Dieter Bohlen ist ein echtes Phänomen. Als er 2002 erstmals als Juror bei "Deutschland sucht den Superstar" in Erscheinung trat, hatte wohl niemand damit gerechnet, dass er auch fast 20 Jahre später noch immer Hauptakteur dieser Show sein wird. Doch damit ist jetzt Schluss. Erst Mitte März verkündete RTL das Ende der Zusammenarbeit mit Bohlen. Sowohl beim "Supertalent" als auch bei "DSDS" wird der Poptitan aussortiert.
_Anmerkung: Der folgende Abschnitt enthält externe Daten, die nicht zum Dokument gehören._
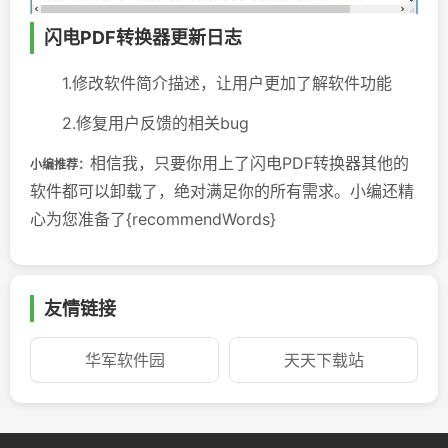
闪电PDF转换器更新日志
1.修改软件简介描述，让用户更加了解软件功能
2.修复用户反馈的相关bug
相信我，只要你用上了闪电PDF转换器其他的
小编推荐：
软件都可以卸载了，绝对满足你的所有需求。小编还精
心为您准备了{recommendWords}
友情链接
华军软件园
天天下载站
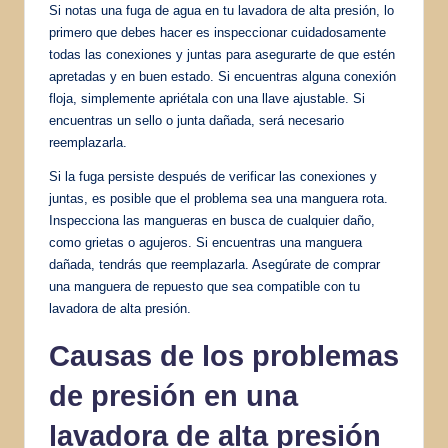
Si notas una fuga de agua en tu lavadora de alta presión, lo
primero que debes hacer es inspeccionar cuidadosamente
todas las conexiones y juntas para asegurarte de que estén
apretadas y en buen estado. Si encuentras alguna conexión
floja, simplemente apriétala con una llave ajustable. Si
encuentras un sello o junta dañada, será necesario
reemplazarla.
Si la fuga persiste después de verificar las conexiones y
juntas, es posible que el problema sea una manguera rota.
Inspecciona las mangueras en busca de cualquier daño,
como grietas o agujeros. Si encuentras una manguera
dañada, tendrás que reemplazarla. Asegúrate de comprar
una manguera de repuesto que sea compatible con tu
lavadora de alta presión.
Causas de los problemas
de presión en una
lavadora de alta presión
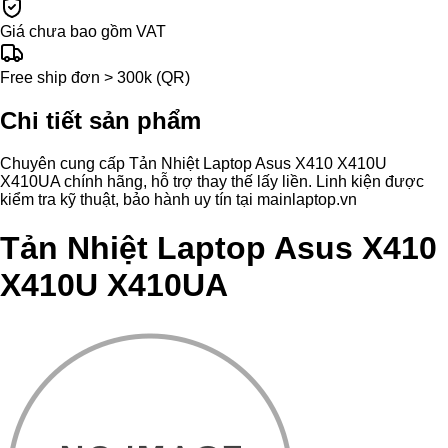
Giá chưa bao gồm VAT
Free ship đơn > 300k (QR)
Chi tiết sản phẩm
Chuyên cung cấp Tản Nhiệt Laptop Asus X410 X410U
X410UA chính hãng, hỗ trợ thay thế lấy liền. Linh kiện được
kiểm tra kỹ thuật, bảo hành uy tín tại mainlaptop.vn
Tản Nhiệt Laptop Asus X410
X410U X410UA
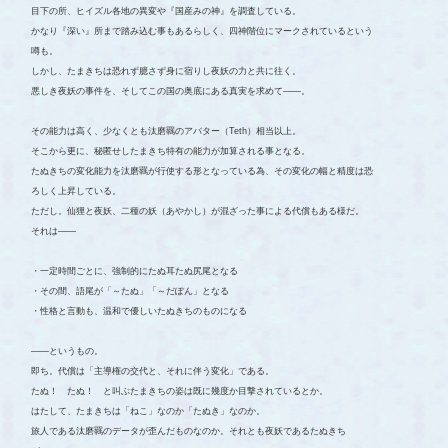
目下の所、ヒイズル各地の異変や『国産みの神』を調査している。
かなり『深い』所まで踏み込む事もあるらしく、四神階位にマークされているという
噂も。
しかし、たまきちは恐れず臆さず身に宿りし夜妖の力と共に往く。
悪しき夜妖の事件を、そしてこの国の奥底にある真実を求めて――。
その能力は高く、少なくとも汰磨羈のアバター（Teth）相当以上。
そこから更に、秘匿せしたまきち特有の能力が加算される事となる。
たぬきちの変化能力を汰磨羈が行使する形となっている為、その変化の幅と精度は恐
ろしく上昇している。
ただし。仙狸と夜妖、二種の妖（あやかし）が混ざった事による代償もある様だ。
それは――
・一定時間ごとに、強制的にたぬ耳たぬ尻尾となる
・その間、語尾が「～たぬ」「～だぽん」となる
・性格と言動も、温和で優しいたぬきちのものになる
――というもの。
即ち。代償は「主導権の交代と、それに伴う変化」である。
たぬ！ たぬ！ と叫ぶたまきちの姿は既に幾度か目撃されているとか。
はたして、たまきちは「ねこ」なのか「たぬき」なのか。
旅人である汰磨羈のデータが歪んだものなのか。それとも夜妖であるたぬきち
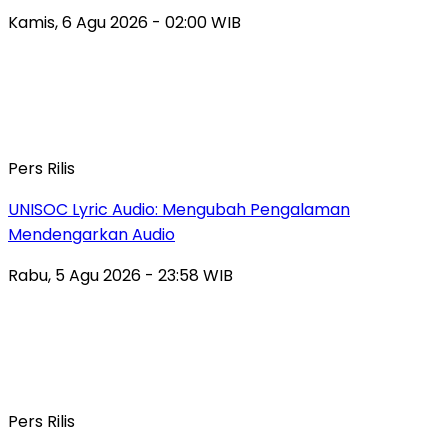
Kamis, 6 Agu 2026 - 02:00 WIB
Pers Rilis
UNISOC Lyric Audio: Mengubah Pengalaman
Mendengarkan Audio
Rabu, 5 Agu 2026 - 23:58 WIB
Pers Rilis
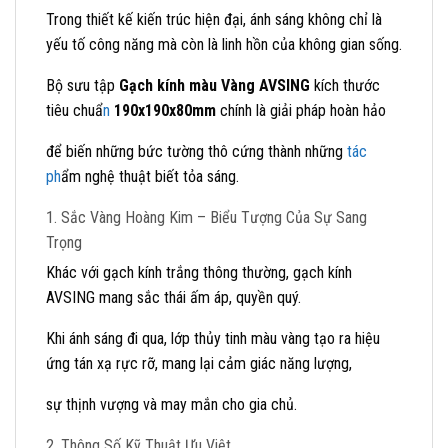
Trong thiết kế kiến trúc hiện đại, ánh sáng không chỉ là
yếu tố công năng mà còn là linh hồn của không gian sống.
Bộ sưu tập
Gạch kính màu Vàng AVSING
kích thước
tiêu chuẩ
n
190x190x80mm
chính là giải pháp hoàn hảo
để biến những bức tường thô cứng thành những
tác
ph
ẩm nghệ thuật biết tỏa sáng.
1. Sắc Vàng Hoàng Kim – Biểu Tượng Của Sự Sang
Trọng
Khác với gạch kính trắng thông thường, gạch kính
AVSING mang sắc thái ấm áp, quyền quý.
Khi ánh sáng đi qua, lớp thủy tinh màu vàng tạo ra hiệu
ứng tán xạ rực rỡ, mang lại cảm giác năng lượng,
sự thịnh vượng và may mắn cho gia chủ.
2. Thông Số Kỹ Thuật Ưu Việt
Es folgten Tage der Spekulationen. Denn freiwillig räumte er seinen Posten nicht. Umso gespannter blickten alle auf die noch ausstehenden Live-Shows von "DSDS", denn dort sollte Bohlen letztmals seiner Jurorentätigkeit nachgehen. Nur daraus wurde nichts. Bohlen meldete sich kurzfristig für beide Shows krank, seine Vertretung übernahm Show-Titan Thomas Gottschalk.
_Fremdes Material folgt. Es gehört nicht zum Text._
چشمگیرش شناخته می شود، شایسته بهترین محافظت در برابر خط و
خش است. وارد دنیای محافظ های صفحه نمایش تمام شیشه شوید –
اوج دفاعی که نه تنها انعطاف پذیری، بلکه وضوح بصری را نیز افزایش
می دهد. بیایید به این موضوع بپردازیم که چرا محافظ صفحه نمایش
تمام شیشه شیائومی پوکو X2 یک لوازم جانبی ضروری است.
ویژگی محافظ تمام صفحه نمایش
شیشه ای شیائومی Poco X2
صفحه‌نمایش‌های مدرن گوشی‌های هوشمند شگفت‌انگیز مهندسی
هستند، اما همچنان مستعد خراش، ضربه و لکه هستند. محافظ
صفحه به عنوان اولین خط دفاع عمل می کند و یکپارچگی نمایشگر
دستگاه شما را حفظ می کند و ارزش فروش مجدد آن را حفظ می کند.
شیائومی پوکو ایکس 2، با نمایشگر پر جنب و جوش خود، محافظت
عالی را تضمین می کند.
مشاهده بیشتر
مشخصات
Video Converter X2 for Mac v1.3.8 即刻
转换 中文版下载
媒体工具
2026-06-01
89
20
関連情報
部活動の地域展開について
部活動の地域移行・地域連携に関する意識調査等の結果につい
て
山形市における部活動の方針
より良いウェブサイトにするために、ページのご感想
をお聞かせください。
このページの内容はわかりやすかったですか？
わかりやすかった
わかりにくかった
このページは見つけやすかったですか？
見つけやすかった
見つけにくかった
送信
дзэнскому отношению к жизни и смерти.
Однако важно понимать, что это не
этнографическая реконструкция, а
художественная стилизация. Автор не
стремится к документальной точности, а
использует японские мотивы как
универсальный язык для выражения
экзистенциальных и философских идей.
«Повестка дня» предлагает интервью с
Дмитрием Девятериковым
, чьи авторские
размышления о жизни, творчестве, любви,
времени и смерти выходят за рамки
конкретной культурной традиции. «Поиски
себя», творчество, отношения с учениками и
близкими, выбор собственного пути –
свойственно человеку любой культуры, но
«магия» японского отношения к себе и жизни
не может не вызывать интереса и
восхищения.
Eine Dauerlösung wird das aber eher nicht sein. Wer das Erbe Bohlens künftig antreten wird, ist noch ungewiss. Aber eins ist klar: Derjenige tritt in große Fußstapfen und blickt auf ein beachtliches Vermächtnis. Denn der 67-Jährige hat in den fast zwei Jahrzehnten bei RTL eine Menge geleistet und dem Sender viel Aufmerksamkeit und Geld beschert. Wir nutzen Bohlens RTL-Abschied und werfen einen Blick auf sein Vermächtnis.
Über Geld spricht man nicht. Das gilt auch für Dieter Bohlen. Klar, dass der Musikmogul seine Einnahmen der vergangenen Jahre nicht offenlegt. Aber anlässlich seines Ausstiegs bei "DSDS" und "Das Supertalent" wurde eben auch über dieses Thema öffentlich spekuliert. Die "Bild" nennt dabei konkrete Zahlen: So soll Bohlen bei RTL für seine zwei Formate ein Jahresgehalt von 2,5 Millionen Euro einstreichen. Dieses soll er sogar noch nach seinem Aus weiter ausgezahlt bekommen – bis 2022.
Außerdem soll der Poptitan in der Vergangenheit stets Bonuszahlungen für gute Quoten bekommen haben. Heißt: Zu seinem Jahresgehalt dürfte regelmäßig noch ein nettes Sümmchen hinzugekommen sein.
Bereits 2015 veröffentlichte das Online-Portal "Gehaltsreporter.de" die Top-Verdiener unter den deutschen Promis und nannte dabei auch Zahlen zu Dieter Bohlen. Bereits damals wurde sein Vermögen auf rund 135 Millionen Euro geschätzt. Für seine Jurorentätigkeit bei "DSDS" soll er damals 1,2 Millionen Euro pro Staffel eingestrichen haben. Für "Das Supertalent" dürfte sich seine Gage in einem ähnlichen Rahmen bewegt haben.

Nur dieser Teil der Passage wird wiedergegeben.